What do you hope to see in the near future with your continued partnership with the OHT?

Ron hopes that the OHT and partners will be able to take the next logical steps towards maturity. The government has alluded to changes coming around governance which will assist with larger steps towards the shared vision. Ron also sees advancements in governance to assist with accountability for service delivery, quality outcomes in services and for the financial component. Ron is hopeful in the next couple years there will be more integrated services community wide. He also looks forward to seeing the OHT involved in the development of Building the Future of Care Together plan with GRH and St. Mary’s Hospital. The new hospital will be a key aspect to service delivery so input from the OHT in the process will benefit both organizations in the long term. He also anticipates witnessing tangible results from the work accomplished thus far.

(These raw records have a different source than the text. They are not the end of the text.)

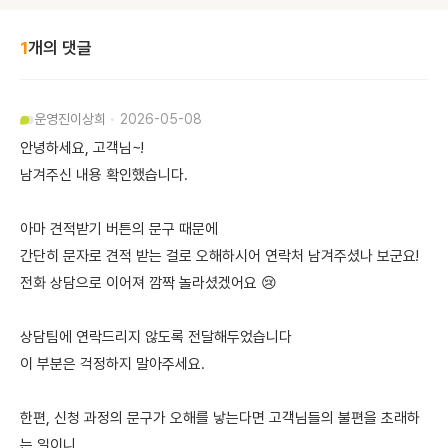
1
개의 댓글
운영진
이상희
2026-05-08
안녕하세요, 고객님~!
남겨주신 내용 확인했습니다.
아마 견적받기 버튼의 문구 때문에
간단히 문자로 견적 받는 걸로 오해하시어 연락처 남겨주셨나 보군요!
전화 상담으로 이어져 깜짝 놀라셨겠어요 😢
상담팀에 연락드리지 않도록 전달해두었습니다
이 부분은 걱정하지 말아주세요.
한편, 신청 과정의 문구가 오해를 낳는다면 고객님들의 불편을 초래하
는 일이니,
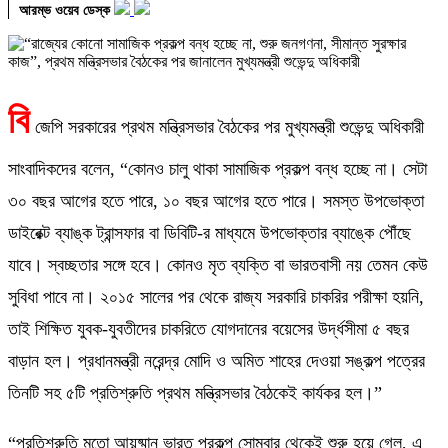
আরম্ভ ওয়েব ডেস্ক
বি
জেপি সরকারের প্রথম মন্ত্রিসভার বৈঠকের পর মুখ্যমন্ত্রী শুভেন্দু অধিকারী
সাংবাদিকদের বলেন, “কোনও চালু থাকা সামাজিক প্রকল্প বন্ধ হচ্ছে না। সেটা
৩০ বছর আগের হতে পারে, ১০ বছর আগের হতে পারে। সমস্ত উপভোক্তা
ডাইরেক্ট ব্যাঙ্ক ট্রান্সফার বা ডিবিটি-র মাধ্যমে উপভোক্তার ব্যাঙ্কে পৌঁছে
যাবে। স্বচ্ছতার সঙ্গে হবে। কোনও মৃত ব্যক্তি বা ভারতবাসী নয় তেমন কেউ
সুবিধা পাবে না। ২০১৫ সালের পর থেকে রাজ্য সরকারি চাকরির পরীক্ষা হয়নি,
তাই শিক্ষিত যুবক-যুবতীদের চাকরিতে যোগদানের বয়েসের উর্দ্ধসীমা ৫ বছর
বাড়ান হল। প্রধানমন্ত্রী নরেন্দ্র মোদি ও অমিত শাহের দেওয়া সঙ্কল্প পত্রের
তিনটি সহ ৫টি প্রতিশ্রুতি প্রথম মন্ত্রিসভার বৈঠকেই কার্যকর হল।”
“প্রতিশ্রুতি মতো আয়ুষ্মান ভারত প্রকল্প সোমবার থেকেই শুরু হয়ে গেল, এ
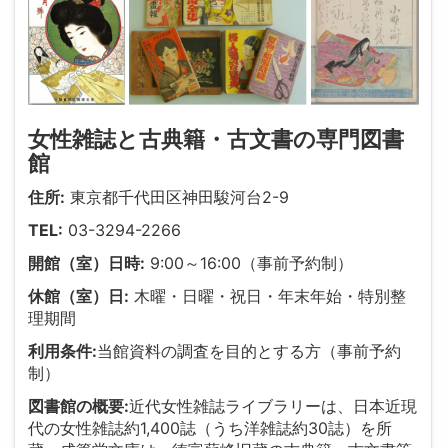
女性雑誌と古典籍・古文書の専門図書
館
住所:
東京都千代田区神田駿河台2-9
TEL:
03-3294-2266
開館（室）日時:
9:00～16:00（事前予約制）
休館（室）日:
木曜・日曜・祝日・年末年始・特別整
理期間
利用条件:
当館資料の調査を目的とする方（事前予約
制）
図書館の概要:
近代女性雑誌ライブラリーは、日本近現
代の女性雑誌約1,400誌（うち洋雑誌約30誌）を所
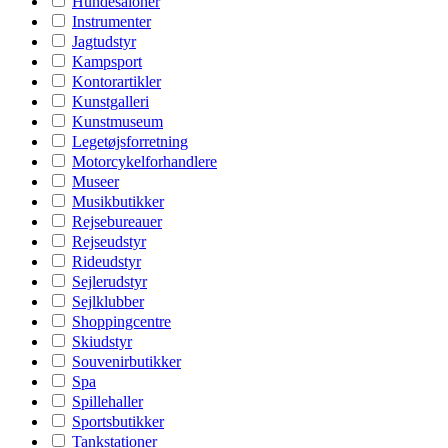
Hundesaloner
Instrumenter
Jagtudstyr
Kampsport
Kontorartikler
Kunstgalleri
Kunstmuseum
Legetøjsforretning
Motorcykelforhandlere
Museer
Musikbutikker
Rejsebureauer
Rejseudstyr
Rideudstyr
Sejlerudstyr
Sejlklubber
Shoppingcentre
Skiudstyr
Souvenirbutikker
Spa
Spillehaller
Sportsbutikker
Tankstationer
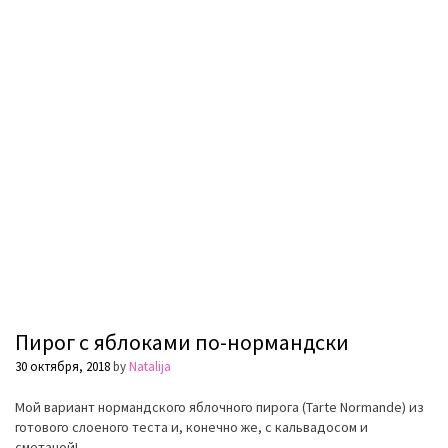
Пирог с яблоками по-нормандски
30 октября, 2018
by
Natalija
Мой вариант нормандского яблочного пирога (Tarte Normande) из
готового слоеного теста и, конечно же, с кальвадосом и
сметаной!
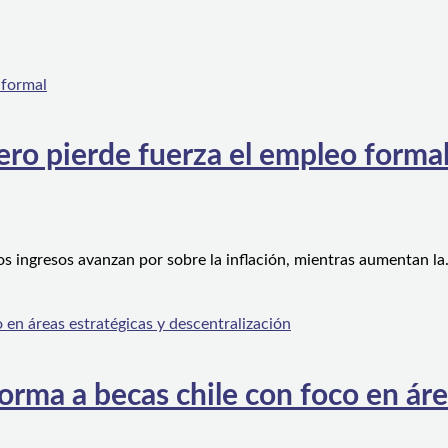
ero pierde fuerza el empleo forma
os ingresos avanzan por sobre la inflación, mientras aumentan l
orma a becas chile con foco en áre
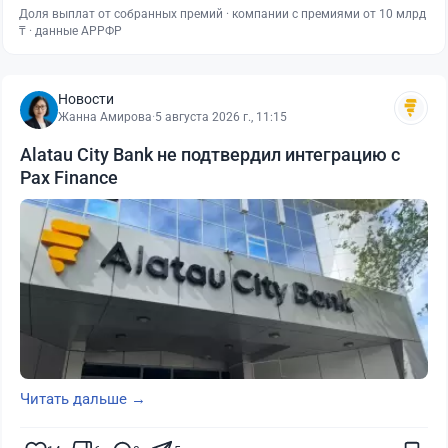
Доля выплат от собранных премий · компании с премиями от 10 млрд
₸ · данные АРРФР
Новости
Жанна Амирова
·
5 августа 2026 г., 11:15
Alatau City Bank не подтвердил интеграцию с
Pax Finance
Читать дальше →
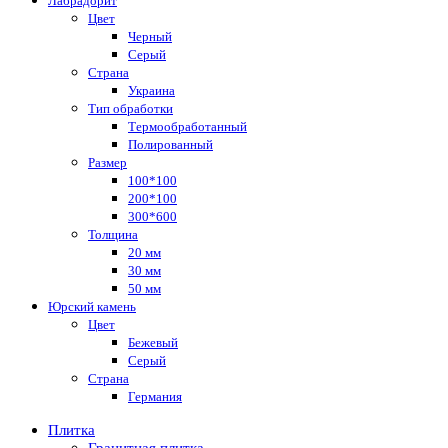
Лабрадорит
Цвет
Черный
Серый
Страна
Украина
Тип обработки
Термообработанный
Полированный
Размер
100*100
200*100
300*600
Толщина
20 мм
30 мм
50 мм
Юрский камень
Цвет
Бежевый
Серый
Страна
Германия
Плитка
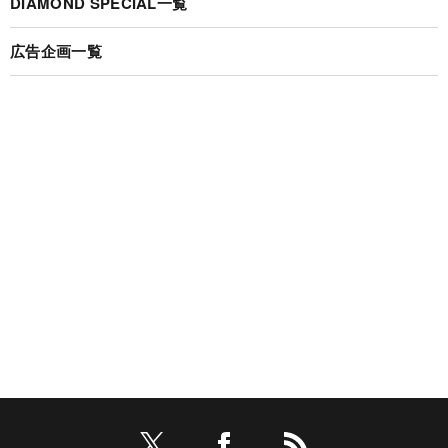
DIAMOND SPECIAL一覧
広告企画一覧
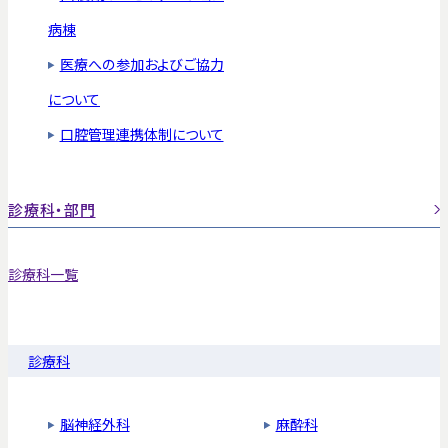
病棟
医療への参加およびご協力
について
口腔管理連携体制について
診療科・部門
診療科一覧
診療科
脳神経外科
麻酔科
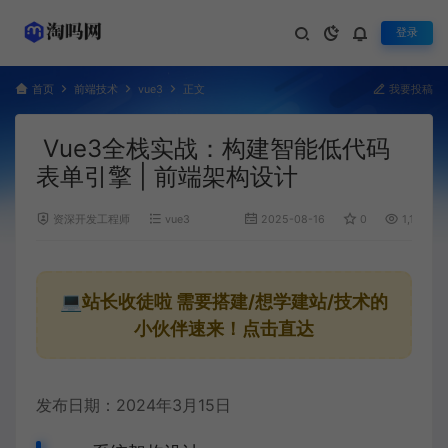
登录
首页
前端技术
vue3
正文
我要投稿
Vue3全栈实战：构建智能低代码
表单引擎 | 前端架构设计
资深开发工程师
vue3
2025-08-16
0
1,154
💻站长收徒啦
需要搭建/想学建站/技术的
小伙伴速来！点击直达
发布日期：2024年3月15日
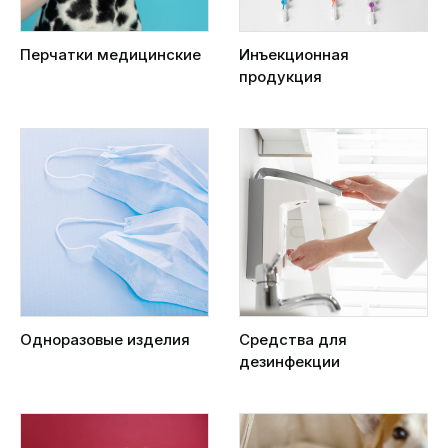
Перчатки медицинские
Инъекционная
продукция
Одноразовые изделия
Средства для
дезинфекции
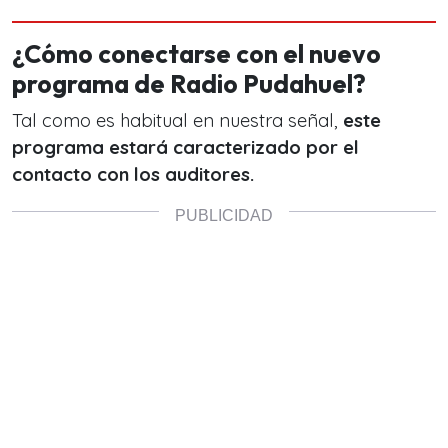
¿Cómo conectarse con el nuevo
programa de Radio Pudahuel?
Tal como es habitual en nuestra señal,
este
programa estará caracterizado por el
contacto con los auditores.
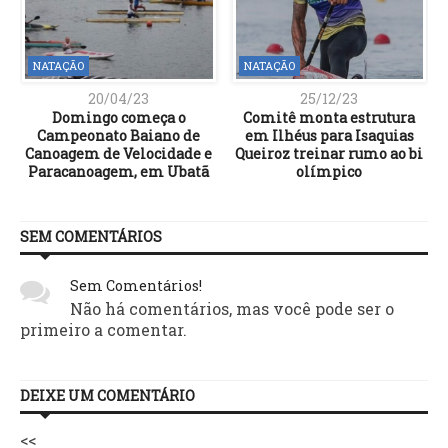
NATAÇÃO
NATAÇÃO
20/04/23
25/12/23
Domingo começa o
Comitê monta estrutura
Campeonato Baiano de
em Ilhéus para Isaquias
Canoagem de Velocidade e
Queiroz treinar rumo ao bi
Paracanoagem, em Ubatã
olímpico
SEM COMENTÁRIOS
Sem Comentários!
Não há comentários, mas você pode ser o
primeiro a comentar.
DEIXE UM COMENTÁRIO
<<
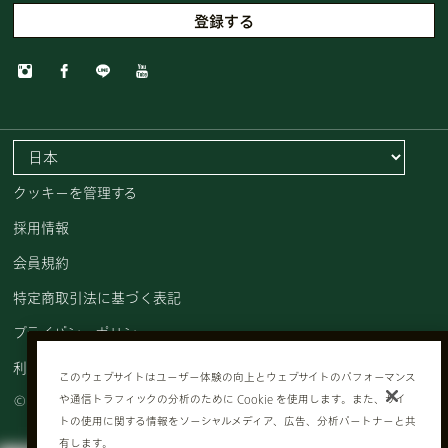
クッキーを管理する
採用情報
会員規約
特定商取引法に基づく表記
プライバシーポリシー
利用規約
このウェブサイトはユーザー体験の向上とウェブサイトのパフォーマンス
© AVEDA CORP.
や通信トラフィックの分析のために Cookie を使用します。また、サイ
トの使用に関する情報をソーシャルメディア、広告、分析パートナーと共
有します。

What are 1-2 differences and similarities you have noticed here in the region since the OHT began? Which are you most interested in or excited for?

Ron commented on the biggest difference that he has witnessed is more of a willingness to work as a system. He referenced how the primary care partners seem to be working closer and closer together. Through a couple of call outs for funding from the ministry it was noticeable how the primary care community came together. Ron mentioned that the central piece to the success of a healthcare system is a strong, well supported primary care system. He is excited to see more partners around the table when opportunities or challenges arise. The response to COVID-19 was a strong example of how people shared their different experiences and eliminated “silos of care” for the benefit of the people of the communities we serve.


On a final note, Ron mentioned that there are people wondering if the model of OHTs will go away because the government might change, for example. Ron encourages people to think about it from a community standpoint and what benefits a more coordinated and integrated system would have on the KW4 region. Using the principles of population health that drive our work can only lead to better healthcare, better health and a better healthcare system in our community.